When I nursed him over these last few months, as my brothers, sisters and Mom all did, sharing in the effort to help him heal from the infection, I woke up each morning thinking about him. And I’d lie in bed and feel those slow rolling silent tears, tears of sadness, hope and worry, slide down my face and drop to the pillow as I thought about his fight to get better.

Damn, I’ve never met a man with so much courage, courage to fight and survive in the worst of wars, courage to do what he thought was right, for others, and in the best and most difficult of times. Courage to give us all strength as he lost his.

At his weakest moment Homer had more courage than most men on their strongest day.

He knew the difference between God’s Plan and the plans of men – of everyday life. And he believed that a plan made things happen…good things. Progress.

And when folks needed stuff done, Homer was their man.

He didn’t do the work himself, nor did he ever claim it so, but man could he organize and cut through the clutter, focus and harness the power of willing, and sometimes not so willing, people.

He did it for Teer for 38 years starting in 1949.

He did it for the Exchange Club of Durham since 1954,

For the Child Abuse Prevention Center of Durham,

For Asbury Church, its pre-school and annual Christmas Tree Fundraiser,

For Willowhaven and Croasdaile Country Clubs,

And, for Croasdaile Village, his final home.

That strategy helped him focus his way through this life, to live up to his commitments to each of us and the community of Durham. And he relied on it to carry him through his battle for his health when he leaned on others because he could not plan the day by himself. He’d greet each us with, “Top of the morning. Good to see you. It’s a good day. I slept great. How are you? What’s the plan, son? I think it’s time that we made something happen.”

As you can tell, I don’t know how to put a bow on this. I guess that the best way is to end in thanks.

Thanks to the people of Asbury United Methodist Church who gave Dad a spiritual community.

Thanks to NC State College from which he gained an education upon which to build his life.

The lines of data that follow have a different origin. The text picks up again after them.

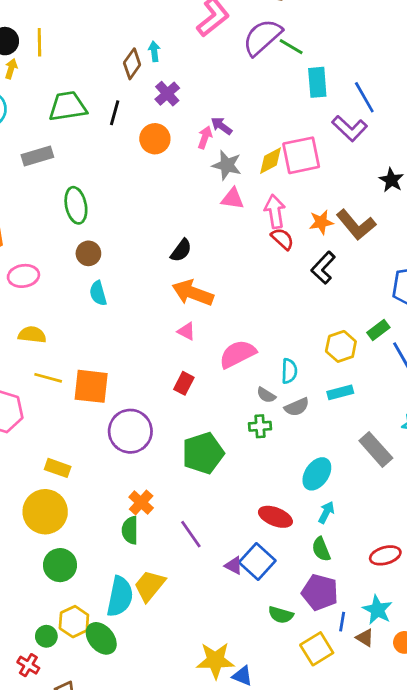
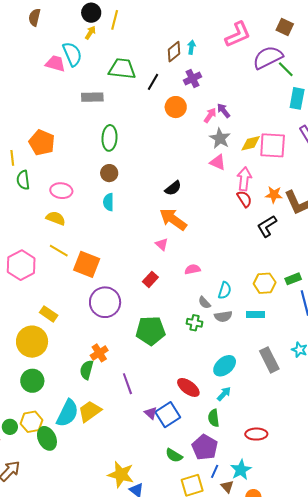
pink ellipse: (23, 276) -> (61, 191), moved
pink semicircle: (238, 354) -> (193, 269), size x0.6

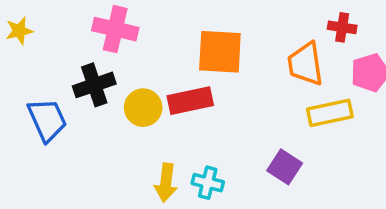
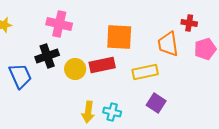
yellow rectangle: (330, 113) -> (145, 72), moved

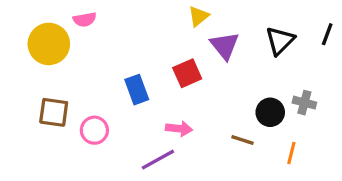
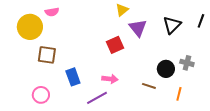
blue rectangle: (137, 90) -> (73, 77), moved
brown square: (54, 112) -> (47, 55), moved
pink circle: (94, 130) -> (41, 95), moved

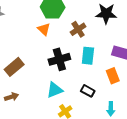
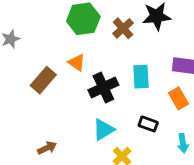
orange triangle: (44, 29) -> (77, 63), moved
brown cross: (78, 29) -> (123, 28), moved
brown rectangle: (14, 67) -> (43, 80), moved

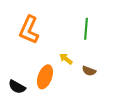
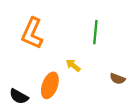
brown semicircle: (89, 71) -> (118, 79), moved

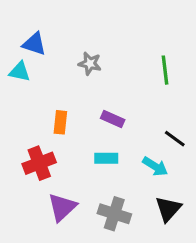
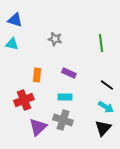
blue triangle: (34, 44) -> (15, 20), moved
cyan arrow: (155, 166) -> (106, 107), moved
gray cross: (114, 214) -> (63, 120), moved

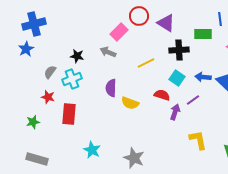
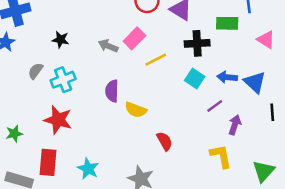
pink rectangle: (119, 32) -> (134, 38), moved
black star: (77, 56) -> (61, 40), moved
red semicircle: (162, 95) -> (165, 141), moved, turned 42
red star: (48, 97) -> (58, 120), moved, size x1.6
purple arrow: (175, 112) -> (235, 125), moved
red rectangle: (69, 114) -> (48, 162), moved

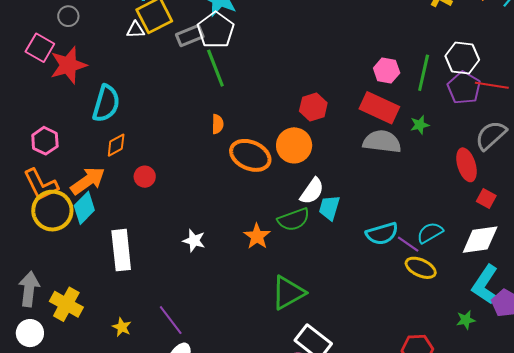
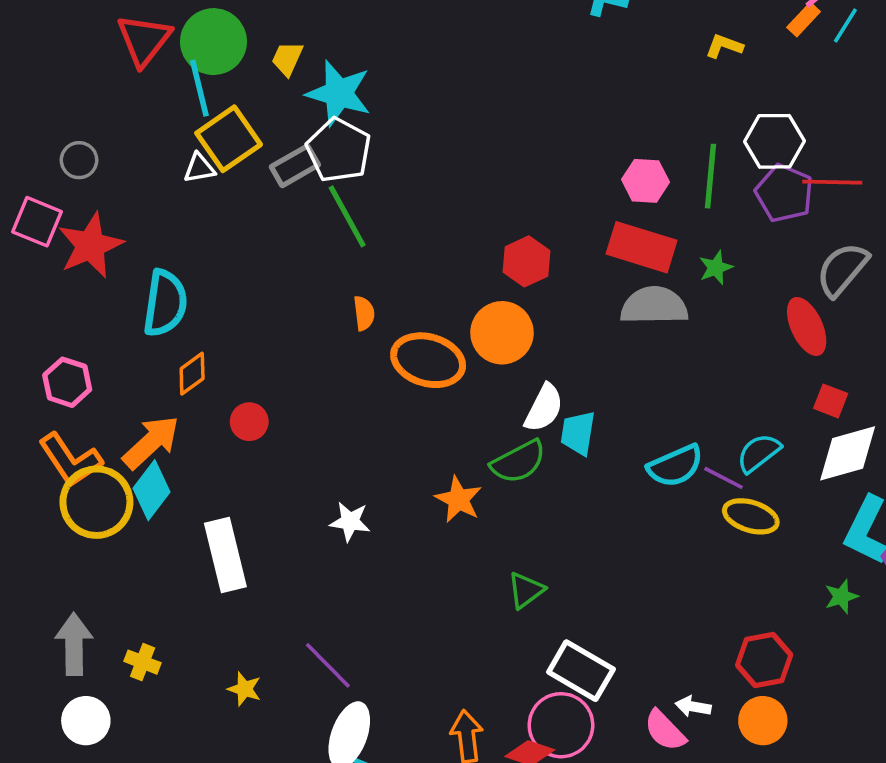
red square: (486, 198) -> (831, 401), moved
green triangle: (288, 293) -> (526, 590), size x0.6
yellow cross: (66, 304) -> (143, 662), size x0.6

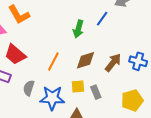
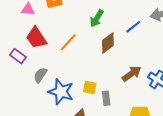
green arrow: (78, 29) -> (97, 18), moved
brown diamond: (86, 60) -> (108, 43), moved, turned -35
orange line: (53, 61) -> (68, 42), moved

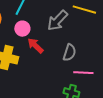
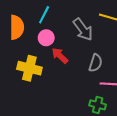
gray arrow: (57, 21) -> (83, 29), turned -80

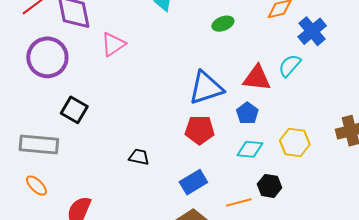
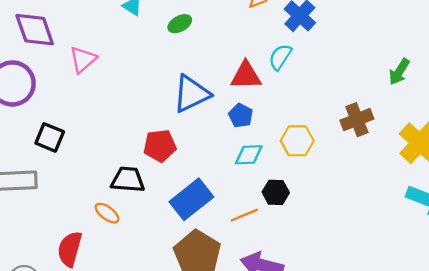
green ellipse: (223, 24) -> (180, 24), moved
red pentagon: (200, 130) -> (160, 146), moved
black trapezoid: (139, 157) -> (128, 180), size x1.5
blue rectangle: (193, 182) -> (191, 199), size x1.4
orange ellipse: (36, 186) -> (107, 213), moved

Thanks to Nello L. Teer Company and family for giving Homer his chance to start and finish his career and passion for building and to provide for his large family of five children.

Thanks to the Exchange Club that gave Dad and so many others the connection and energy to do so much good for Durham,

And the tremendous people living and working at Croasdaile Village who gave him a new home, new friends, and cared so deeply for him during his weakest time.

The amazing doctors, nurses and staff at Duke University Hospital who saved his life for a few more precious months.

The City of Durham for a lifelong home.

And, thank you, to each of you here today, and those who couldn’t come due to circumstance, for your love and appreciation of a man the likes of which don’t appear that often. Homer loved each and every one of you.

You made his day. His life. Every day.

A few weeks ago Mom asked Dad during a late afternoon at the hospital, “If you could wish for something, what would you wish for?” Dad answered, “I don’t deal in wishing.” “What would you change,” Mom asked. “I wouldn’t change a thing. Not one thing.”

“Do you miss me?” she whispered. “Honey, I beat this bed to death at night looking for you.”

That about sums it up on this amazing man who I had the honor and privilege to call Dad and you called husband, granddaddy, father, friend, uncle, boss, partner, or neighbor.

Rest in Peace Homer Lindell Riley. You enjoyed a Great Ride, drove most of the way and took us all along for the ride of our lives with you.

And as Homer often summed it up, the rest is history.

Homer, kissing his bride of 70 years, June 2013
Homer, kissing his bride of 70 years, June 2013, at their celebration thrown by their kids and grandkids.